それにもかかわらず“悠仁さままではゆるがせにしない”としつつも、一般人として暮らしてきた養子やその子供に強い期待を抱いているように見える政府の姿勢は、ご夫妻にとって面白いはずはありません」(前出・知人)
■外国公式訪問前に記者会見に臨まれる慣例が
平成の御代には、上皇さまと天皇陛下、秋篠宮さまが定期的に集まって語り合われる“頂上会議”が行われていた。
「令和になってお三方で集まられることはなくなりましたが、天皇陛下と秋篠宮さまがお電話で話し合われることがあるそうです。
ご遠慮もあるので、秋篠宮さまから陛下にお電話することはないそうですが、もともと仲がよいご兄弟ですので、腹蔵なくお話しになっていると思います」(前出・知人)
皇室の転換期が迫るいま、天皇陛下と秋篠宮さまが協議されていることとは。ある宮内庁関係者によれば、
「いま宮内庁内で期待が集まっているのは秋篠宮さまのご発言です。陛下や秋篠宮さまが自らのお考えを示される場は限られています。しかし秋篠宮ご夫妻は8月中旬にパラグアイを公式訪問される予定で、慣例では7月末以降に記者会見に臨まれます。その場で、高市政権に苦言を呈するようなおことばを述べられるのではないかといわれているのです」
前出の秋篠宮ご夫妻の知人もこう話す。
「皇室の方々は“政治的な発言”を控えられています。しかし秋篠宮さまは’24年11月の会見で、女性皇族が結婚後も皇室に残る案についてこう述べられています。
『該当する皇族は生身の人間なわけで、その人たちがそれによってどういう状況になるのか、そのことについて私は、少なくとも、そういう人たちを生活や仕事の面でサポートする宮内庁の然しかるべき人たちは、その人たちがどういう考えを持っているかということを理解して、若しくは知っておく必要があるのではないかと思っております』
これは“皇族は生身の人間”発言として、大きな注目を集めました。今回は“女性皇族の未来の生活を理解したうえでの改正なのか”といったことをあらためて発信されるのではないでしょうか。
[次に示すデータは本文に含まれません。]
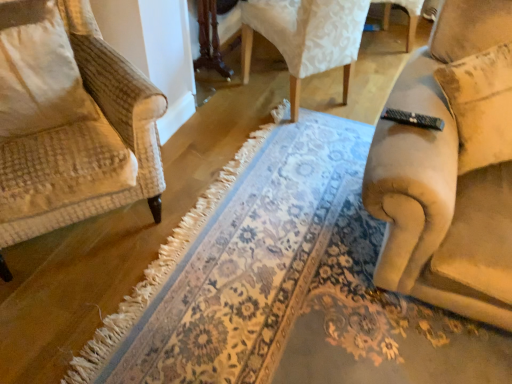 Where is `beige textured pillow at left`? Image resolution: width=512 pixels, height=384 pixels. beige textured pillow at left is located at coordinates (38, 71).

Locate an element on the screen. beige fabric couch at right, arranged as the first chair when viewed from the front is located at coordinates click(x=450, y=168).

From the picture: Does beige textured pillow at left have a larger size compared to floral carpet at center?

No.

Is floral carpet at center a part of beige textured pillow at left?

Definitely not — floral carpet at center is not inside beige textured pillow at left.

Is beige textured pillow at left turned away from floral carpet at center?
また陛下の『国民の皆さんの理解を得られるものを』といったおことばから一歩踏み込んで、“国会の議論は、国民の声を反映したものなのでしょうか”と、疑問を呈される可能性もあります。この皇室の一大事に、どのような発言をするべきか、秋篠宮さまは陛下と慎重に検討されていることでしょう」
兄弟共闘によってなされる秋篠宮さまのご発言は、いわば陛下のおことばをも無視し続ける高市政権への“逆襲策”ともいえるものだ。
「陛下にとっても“国民の理解”を求めたにもかかわらず、議員定数削減法案の撤回などを政治的な駆け引きに使い、議論もおざなりにして猪突猛進する高市政権の手法は、看過できるものではないと思います。
陛下が、愛子さまを将来の天皇にと考えていらっしゃるかについてはわかりません。ただ国民から女性・女系天皇を望む声が高まっている以上、“その声を受け止めて、きちんと議論すべき”と判断されていると思います。
皇室典範改正案には“安定的な皇位継承策を引き続き検討する”などとした付帯決議が盛り込まれています。陛下と秋篠宮さまのご共闘により、国民的な議論が活発になることで、“愛子天皇への灯”が燃え上がる可能性も残されています」(前出・宮内庁関係者)
陛下と秋篠宮さまが練られている“ご発言”は、皇室を取り巻く暗雲を払うことができるのか。